With song titles like "Are We Really Through", "This Love Is Over" and "New York City's Killing Me", it's pretty obvious Ray LaMontagne's new album is not the shiny, happy, feel-good record of the summer. But it is still fantastic, heavy in country influences, slide guitar everywhere, banjo, harmonica and plenty of acoustics with his newly coined backing band, The Pariah Dogs.
Producing himself for the first time, LaMontagne and his band recorded this over two weeks at his Massachusetts home, and the live feel shines through. The Pariah Dogs are on full display in the fiery opener "Repo Man", with its shuffling groove and LaMontagne scalding a cheating lover asking "What makes you think I'm gonna take you back again?/I ain't your repo man". They break out the banjos for the mid-tempo "Old Before Your Time", while the album closer, "The Devil's In The Jukebox", is a honky tonk stomper, complete with harmonica and twangy electric and acoustic guitars.
However, the heart and soul of the album is contained within its five stunning ballads. LaMontagne's voice is already a national treasure and it is front and center on these tracks. He laments missing the country and getting out of the big city on the aptly titled "New York City's Killing Me" while slide guitars cry throughout the title cut.

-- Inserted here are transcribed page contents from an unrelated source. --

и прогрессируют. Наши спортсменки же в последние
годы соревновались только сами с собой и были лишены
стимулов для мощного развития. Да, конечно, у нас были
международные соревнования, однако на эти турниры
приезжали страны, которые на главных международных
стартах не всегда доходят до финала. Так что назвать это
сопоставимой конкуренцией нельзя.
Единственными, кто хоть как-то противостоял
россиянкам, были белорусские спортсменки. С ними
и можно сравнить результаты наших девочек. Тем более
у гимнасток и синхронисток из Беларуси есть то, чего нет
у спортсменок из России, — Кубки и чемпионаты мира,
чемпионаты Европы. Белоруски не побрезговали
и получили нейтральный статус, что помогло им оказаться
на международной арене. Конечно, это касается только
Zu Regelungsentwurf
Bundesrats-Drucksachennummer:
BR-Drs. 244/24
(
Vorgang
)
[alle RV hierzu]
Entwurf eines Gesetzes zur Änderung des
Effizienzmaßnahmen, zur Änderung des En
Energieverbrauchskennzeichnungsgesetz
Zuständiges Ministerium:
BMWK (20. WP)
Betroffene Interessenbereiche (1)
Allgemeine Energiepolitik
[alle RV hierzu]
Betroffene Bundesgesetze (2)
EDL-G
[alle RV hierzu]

It is a different type of lament that dominates the remaining three ballads. The subject matter of "Are We Really Through" and "This Love Is Over" is self explanatory by their titles alone. LaMontagne delivers a heartbreaking vocal performance on the former with just acoustic guitar and bass underneath him for the majority of the track. "Are We Really Through" also boasts the album's prettiest melody. The latter is another acoustic based track, but lovely orchestration is added to the somber talk of the end of a relationship.

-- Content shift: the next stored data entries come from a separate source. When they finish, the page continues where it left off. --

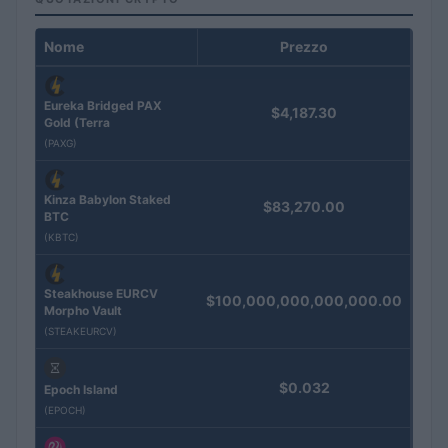
Nome
Prezzo
Eureka Bridged PAX
$4,187.30
Gold (Terra
(PAXG)
Kinza Babylon Staked
$83,270.00
BTC
(KBTC)
Steakhouse EURCV
$100,000,000,000,000.00
Morpho Vault
(STEAKEURCV)
$0.032
Epoch Island
(EPOCH)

"Like Rock & Roll And Radio" may not sound like a sad ballad, but LaMontagne compares the disconnect and drifting apart in a relationship to radio's abandonment of a music genre by asking "Are we strangers now/like rock & roll and the radio?" Depressing subject matter? Maybe, but you've just found a number of good options for that end of summer break-up song to drown your sorrows in. An essential 2010 release.
"God Willin' & The Creek Don't Rise" was released in the U.S. August 17,2010 on RCA Records.
Official Website of Ray LaMontagne
Ray LaMontagne on MySpace Music
Purchase "God Willin' & The Creek Don't Rise" from Amazon.com
Looking forward to attend one of Ray’s concerts because I’m always dying to see him in direct. I scream, love u Ray Lamontagne!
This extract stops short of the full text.